(Task data Opens)

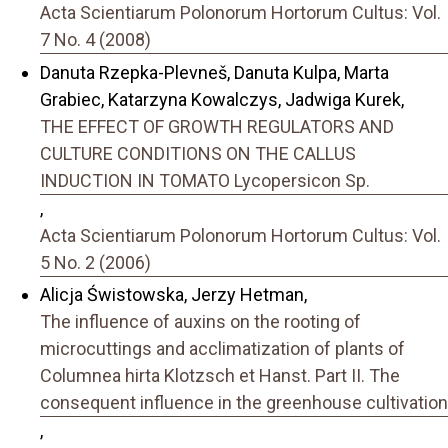
Acta Scientiarum Polonorum Hortorum Cultus: Vol.
7 No. 4 (2008)
Danuta Rzepka-Plevneš, Danuta Kulpa, Marta
Grabiec, Katarzyna Kowalczys, Jadwiga Kurek,
THE EFFECT OF GROWTH REGULATORS AND
CULTURE CONDITIONS ON THE CALLUS
INDUCTION IN TOMATO Lycopersicon Sp.
,
Acta Scientiarum Polonorum Hortorum Cultus: Vol.
5 No. 2 (2006)
Alicja Świstowska, Jerzy Hetman,
The influence of auxins on the rooting of
microcuttings and acclimatization of plants of
Columnea hirta Klotzsch et Hanst. Part II. The
consequent influence in the greenhouse cultivation
,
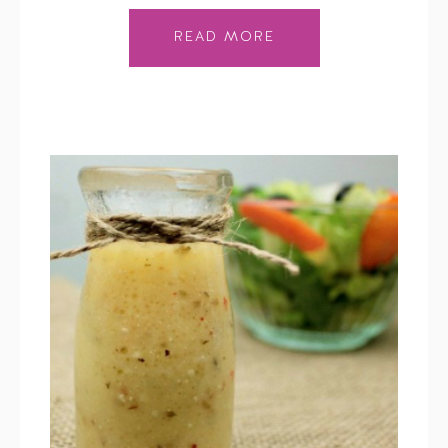
READ MORE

(Task data Closes)

*Work item:* The expected result is every record above, word for word, with no pictures in it.

*Output:*
Acta Scientiarum Polonorum Hortorum Cultus: Vol.
7 No. 4 (2008)
Danuta Rzepka-Plevneš, Danuta Kulpa, Marta
Grabiec, Katarzyna Kowalczys, Jadwiga Kurek,
THE EFFECT OF GROWTH REGULATORS AND
CULTURE CONDITIONS ON THE CALLUS
INDUCTION IN TOMATO Lycopersicon Sp.
,
Acta Scientiarum Polonorum Hortorum Cultus: Vol.
5 No. 2 (2006)
Alicja Świstowska, Jerzy Hetman,
The influence of auxins on the rooting of
microcuttings and acclimatization of plants of
Columnea hirta Klotzsch et Hanst. Part II. The
consequent influence in the greenhouse cultivation
,
READ MORE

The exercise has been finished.